Elle se leva et posa la main sur l’épaule de Kalten.
— Reste, doux sire, dit-elle. Je dois m’entretenir un instant avec Anakha. S’il détectait la moindre duplicité en moi, il saurait me tuer.
Emouchet lui ouvrit la porte. Danaé les suivit dans le couloir, traînant Rollo derrière elle.
— Qu’y a-t-il, Anarae ? demanda Emouchet.
— Rendons-nous à cet endroit élevé où nous pouvons parler, répondit-elle. Ce que j’ai à te dire ne doit être entendu que de tes seules oreilles.

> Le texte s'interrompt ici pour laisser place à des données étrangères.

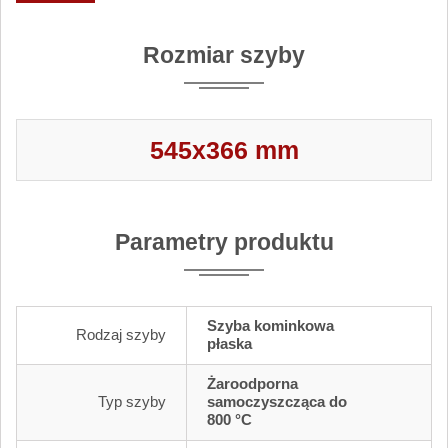
Rozmiar szyby
545x366 mm
Parametry produktu
Szyba kominkowa
Rodzaj szyby
płaska
Żaroodporna
Typ szyby
samoczyszcząca do
800 °C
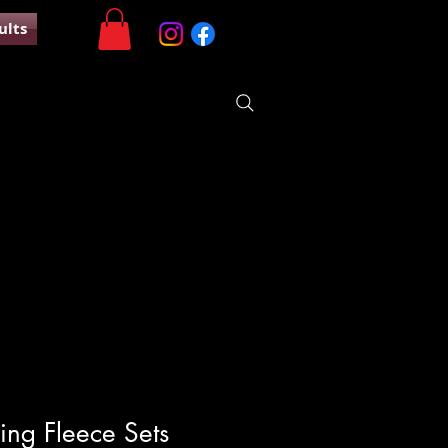
ults
ing Fleece Sets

Danaé lui jeta un regard noir.
— Tu peux aussi entendre mes paroles, ô Altesse, fit Xanetia.
— Trop aimable.
— Nous ne pourrions les lui dissimuler, de toute façon, Xanetia, fit Emouchet. Quand bien même nous grimperions au sommet de la plus haute tour de Mathérion, elle volerait jusqu’à nous pour nous espionner.
— Peux-tu vraiment voler, ô Altesse ? demanda Xanetia, surprise.
— Comme tout le monde, non ?
— Du calme ! lança Emouchet.
— Anakha, je dois t’énoncer une vérité que tu auras peut-être peine à croire, commença solennellement Xanetia lorsqu’ils furent en haut de la tour. Ce n’en est pas moins la vérité.
— Ça commence mal, commenta Danaé.
— Je dois t’énoncer cette vérité conformément à notre pacte, Anakha, reprit Xanetia, car elle pourrait avoir un grave impact sur notre dessein commun.
— J’ai l’impression que j’ai intérêt à me cramponner, fit Emouchet avec un sourire en coin.
— Comme tu voudras, Anakha. Mais je me dois de te prévenir que ta confiance en Zalasta du Styricum est on ne peut plus mal placée.
— Quoi ?
— Il t’a abusé, Anakha. Son cœur, son esprit, appartiennent à Cyrgon.